I should probably admit a few things before getting into my feelings on Wolfenstein. First: I'm generally pretty bad at playing first-person shooters on consoles. Second, I'm a little queasy when it comes to gore in games; with the strange exception of the God of War games, I usually can't stomach excessively bloody violence. Lastly, and perhaps most importantly, even though I'm a child of the '80s, I somehow never played any of those classic early '90s shooters like Wolfenstein, Doom or Duke Nukem, which means I don't go into the game's next-gen debut with any kind of nostalgia goggles. In other words, if ever there was a perfect storm of reasons for me to dislike a game, Wolfenstein: The New Order would be it.
Or, at least, that's how it works in theory. In practice, however, I really dig it. Despite the violence, despite the perspective, despite the fact I have no history at all with any of the previous Wolfenstein games...I'm shocked to admit that I really, really like it.
It helps, of course, that the game has a pretty compelling story. Without going into too many spoilers, the game takes place in a chillingly dystopian vision of the the past, imagining what might've happened had the Nazis won the atomic race, dropped a nuclear bomb on the United States and won World War II. It's a pretty standard revisionist history trope, to be sure, but it's done really well here, in large part because the story is driven by a surprisingly well-drawn main character in B.J. Blazkowicz. Yes, he's another gravelly-voiced white guy, but he has motivation deeper than simply killing all the Nazis that get in his way. He's got a back story, a love interest, a heavy sense of regret -- and, above all else, a voice that conveys the weight of all that stuff. I very, very, very rarely notice good voice acting, so it should say something when even I'm noticing that it's done well, and in this case, Brian Bloom did one heck of a job.
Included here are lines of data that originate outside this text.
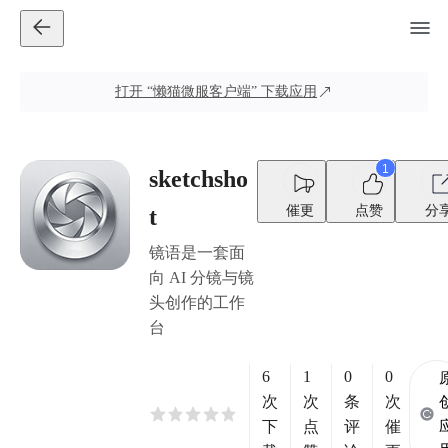
打开
“懒猫微服客户端”
下载应用
1
sketchsho
催更
点赞
分
t
镜语是一套面
向 AI 分镜与镜
头创作的工作
台
6
1
0
0
次
次
条
次
下
点
评
催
Of course, none of the story or its characters would matter if the gameplay didn't back them up, and in that respect, Wolfenstein delivers. My biggest complaint about FPS games tends to be that I feel weirdly claustrophobic with such a limited viewpoint; that's not the case here, as everything about Blazkowicz's movements seems totally natural. Likewise, the weapons all work well, with nothing seeming absurdly over- or underpowered, and switching from one to another is a breeze.
Now, Wolfenstein: The New Order isn't perfect. If you're prone to queasiness, you'll probably find quite a few moments in the game stomach-churning (though, I guess, if you're that queasy, a game like Wolfenstein probably isn't on your radar). More annoyingly -- and certainly more relevant to anyone who'd be interested in this game -- there are some weird little things that draw you out of the story. Stuff like doors simply not being available to open, or some wooden crates not being smashable. I know that Bethesda and MachineGames had to limit what they did and didn't put in the game, and making a wide-open world for players to explore and destroy wasn't their intention with Wolfenstein, but there are enough tantalizing glimpses of what else could've been added that it adds up to a niggling little annoyance.
The operative word there, though, is "little". Whatever minor issues there may be with the game not being as expansive as it could've been, they're totally dwarfed by the fact the Wolfenstein: The New Order is a thoroughly well-made, addictive shooter. And heck, if you really want to get down to it, even those annoyances highlight what a great game this is: it takes place in a world so well-imagined, you can't help but want to explore it (no matter how nightmarish a scenario it may be). It wouldn't be a nice place to live, but as BJ Blazkowicz, you're going to want to go back to Wolfenstein: The New Order again and again.